At their core, both GPUs share identical silicon configurations: the same 4608 shading units, 144 TMUs, 48 ROPs, and 1750 MHz memory speed. This tells you they are built on the same fundamental architecture, and any performance gap between them comes purely from clock speed tuning rather than structural differences.
That gap, while modest, is consistent and measurable. The Gigabyte GeForce RTX 5060 Ti Aero OC 16GB achieves a boost clock of 2647 MHz versus 2570 MHz on the Nvidia GeForce RTX 5060 Ti 8GB — a difference of 77 MHz, or roughly 3%. This directly translates into every derived performance metric: the Gigabyte leads in floating-point throughput (24.39 vs 23.69 TFLOPS), texture fill rate (381.2 vs 370.1 GTexels/s), and pixel rate (127.1 vs 123.4 GPixel/s). In practice, a ~3% clock advantage rarely produces dramatic frame-rate differences, but it does represent a consistent, real performance uplift across workloads — particularly in texture-heavy scenes and compute tasks where sustained boost clocks matter most.

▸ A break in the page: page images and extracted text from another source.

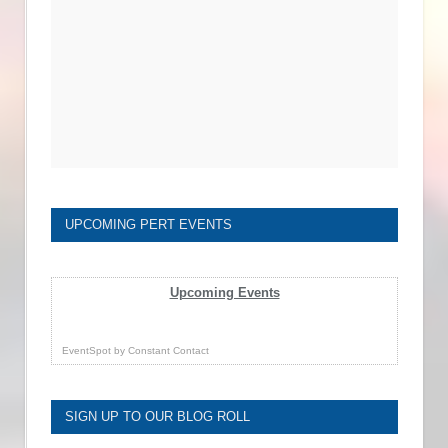
UPCOMING PERT EVENTS
Upcoming Events
EventSpot
by
Constant Contact
SIGN UP TO OUR BLOG ROLL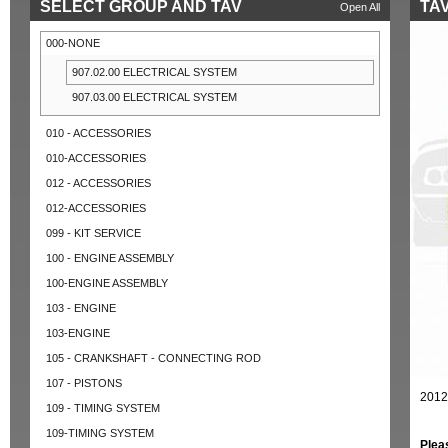
SELECT GROUP AND TAV
TAV
Open All
000-NONE
907.02.00 ELECTRICAL SYSTEM
907.03.00 ELECTRICAL SYSTEM
010 - ACCESSORIES
010-ACCESSORIES
012 - ACCESSORIES
012-ACCESSORIES
099 - KIT SERVICE
100 - ENGINE ASSEMBLY
100-ENGINE ASSEMBLY
103 - ENGINE
103-ENGINE
105 - CRANKSHAFT - CONNECTING ROD
107 - PISTONS
2012
109 - TIMING SYSTEM
109-TIMING SYSTEM
Plea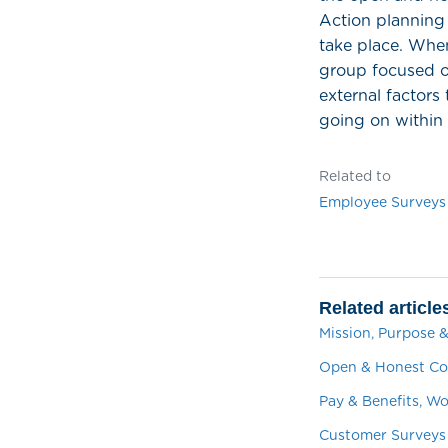
Action planning 
take place. When
group focused o
external factors 
going on within
Related to
Employee Surveys
Related article
Mission, Purpose &
Open & Honest Co
Pay & Benefits, W
Customer Surveys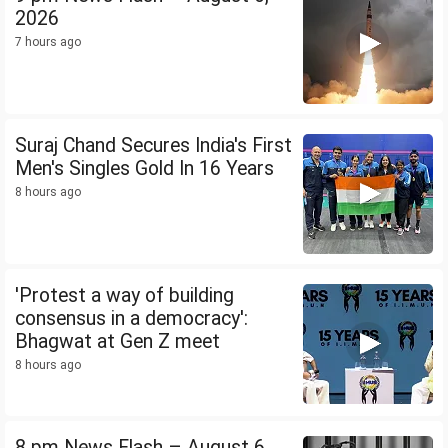
2026
7 hours ago
Suraj Chand Secures India's First
Men's Singles Gold In 16 Years
8 hours ago
'Protest a way of building
consensus in a democracy':
Bhagwat at Gen Z meet
8 hours ago
8 pm News Flash – August 6,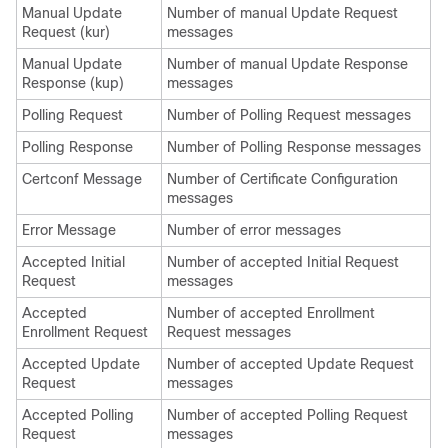
Manual Update
Number of manual Update Request
Request (kur)
messages
Manual Update
Number of manual Update Response
Response (kup)
messages
Polling Request
Number of Polling Request messages
Polling Response
Number of Polling Response messages
Certconf Message
Number of Certificate Configuration
messages
Error Message
Number of error messages
Accepted Initial
Number of accepted Initial Request
Request
messages
Accepted
Number of accepted Enrollment
Enrollment Request
Request messages
Accepted Update
Number of accepted Update Request
Request
messages
Accepted Polling
Number of accepted Polling Request
Request
messages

For this performance group, the Gigabyte Aero OC holds a clear, if narrow, edge. Its factory overclock pushes all throughput metrics measurably higher than the reference Nvidia card. Both cards support Double Precision Floating Point, so neither has an advantage in professional or compute scenarios on that front. If raw GPU performance is the deciding factor, the Gigabyte variant is the stronger option — though users sensitive to power or thermal constraints should weigh whether that 3% headroom justifies any trade-offs in those areas.